**WORK ITEM:** Go through the data line by line. Copy each one holding the string "will".

RECORDS PROVIDED below:

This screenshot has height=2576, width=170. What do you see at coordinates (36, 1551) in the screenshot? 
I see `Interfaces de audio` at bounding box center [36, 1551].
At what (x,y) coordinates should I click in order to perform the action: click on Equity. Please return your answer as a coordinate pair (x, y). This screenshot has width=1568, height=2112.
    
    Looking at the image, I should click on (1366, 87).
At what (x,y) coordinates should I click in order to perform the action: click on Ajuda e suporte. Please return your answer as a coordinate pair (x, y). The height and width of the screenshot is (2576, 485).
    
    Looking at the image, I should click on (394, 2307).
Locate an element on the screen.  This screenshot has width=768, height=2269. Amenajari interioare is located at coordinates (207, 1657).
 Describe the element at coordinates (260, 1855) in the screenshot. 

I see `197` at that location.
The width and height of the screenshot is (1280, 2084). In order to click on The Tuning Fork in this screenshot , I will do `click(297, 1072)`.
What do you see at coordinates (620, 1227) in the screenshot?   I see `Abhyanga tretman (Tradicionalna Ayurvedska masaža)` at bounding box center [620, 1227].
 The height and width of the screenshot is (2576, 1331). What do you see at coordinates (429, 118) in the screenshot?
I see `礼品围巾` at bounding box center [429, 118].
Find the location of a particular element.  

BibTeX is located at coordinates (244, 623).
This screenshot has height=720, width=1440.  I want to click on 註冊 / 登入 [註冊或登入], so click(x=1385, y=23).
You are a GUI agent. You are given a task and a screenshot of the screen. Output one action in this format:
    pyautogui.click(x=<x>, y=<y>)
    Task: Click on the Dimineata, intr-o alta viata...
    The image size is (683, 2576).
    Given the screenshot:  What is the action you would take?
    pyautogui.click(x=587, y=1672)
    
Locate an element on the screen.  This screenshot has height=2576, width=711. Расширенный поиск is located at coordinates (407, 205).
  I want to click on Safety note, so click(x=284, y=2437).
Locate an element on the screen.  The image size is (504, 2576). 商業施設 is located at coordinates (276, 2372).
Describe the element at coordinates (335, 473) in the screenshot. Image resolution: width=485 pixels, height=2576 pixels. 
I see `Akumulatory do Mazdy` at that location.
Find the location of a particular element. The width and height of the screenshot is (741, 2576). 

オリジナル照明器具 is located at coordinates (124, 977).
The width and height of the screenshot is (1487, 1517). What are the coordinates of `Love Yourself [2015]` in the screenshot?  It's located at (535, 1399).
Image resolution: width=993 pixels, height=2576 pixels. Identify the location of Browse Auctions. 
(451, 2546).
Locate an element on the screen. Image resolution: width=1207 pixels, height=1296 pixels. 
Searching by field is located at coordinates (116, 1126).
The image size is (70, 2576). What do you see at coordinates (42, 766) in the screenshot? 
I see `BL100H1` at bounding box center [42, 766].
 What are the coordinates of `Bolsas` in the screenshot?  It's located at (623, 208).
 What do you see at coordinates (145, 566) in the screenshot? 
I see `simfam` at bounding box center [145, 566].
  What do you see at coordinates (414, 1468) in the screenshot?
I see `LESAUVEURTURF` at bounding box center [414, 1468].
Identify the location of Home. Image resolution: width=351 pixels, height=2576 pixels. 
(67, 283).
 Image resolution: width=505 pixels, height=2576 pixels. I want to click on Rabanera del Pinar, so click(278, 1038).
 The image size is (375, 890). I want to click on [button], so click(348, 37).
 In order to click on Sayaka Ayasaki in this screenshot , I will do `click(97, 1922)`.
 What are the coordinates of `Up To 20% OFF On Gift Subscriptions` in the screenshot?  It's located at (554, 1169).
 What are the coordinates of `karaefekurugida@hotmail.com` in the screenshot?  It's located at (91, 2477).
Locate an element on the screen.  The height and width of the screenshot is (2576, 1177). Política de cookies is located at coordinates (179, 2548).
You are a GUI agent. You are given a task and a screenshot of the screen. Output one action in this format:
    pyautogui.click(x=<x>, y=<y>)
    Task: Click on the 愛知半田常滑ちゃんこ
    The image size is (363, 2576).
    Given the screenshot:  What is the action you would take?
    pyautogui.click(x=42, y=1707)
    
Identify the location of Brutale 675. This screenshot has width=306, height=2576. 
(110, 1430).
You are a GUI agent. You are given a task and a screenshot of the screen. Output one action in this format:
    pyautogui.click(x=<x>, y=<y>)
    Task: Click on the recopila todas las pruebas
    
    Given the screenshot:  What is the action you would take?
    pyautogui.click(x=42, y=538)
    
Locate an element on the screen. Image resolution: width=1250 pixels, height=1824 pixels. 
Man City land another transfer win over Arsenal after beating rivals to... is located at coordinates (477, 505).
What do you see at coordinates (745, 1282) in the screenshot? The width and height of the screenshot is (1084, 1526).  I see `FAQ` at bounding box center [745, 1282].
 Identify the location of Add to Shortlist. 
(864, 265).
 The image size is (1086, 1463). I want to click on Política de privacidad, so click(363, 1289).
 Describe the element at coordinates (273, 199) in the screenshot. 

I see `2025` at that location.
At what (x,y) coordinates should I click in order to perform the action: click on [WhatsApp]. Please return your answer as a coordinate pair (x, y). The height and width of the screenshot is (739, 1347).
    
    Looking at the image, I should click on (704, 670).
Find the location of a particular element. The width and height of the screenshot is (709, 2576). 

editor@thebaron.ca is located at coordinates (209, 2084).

End of RECORDS PROVIDED.

**FINAL ANSWER:**
The width and height of the screenshot is (1280, 2084). In order to click on The Tuning Fork in this screenshot , I will do `click(297, 1072)`.
 In order to click on Sayaka Ayasaki in this screenshot , I will do `click(97, 1922)`.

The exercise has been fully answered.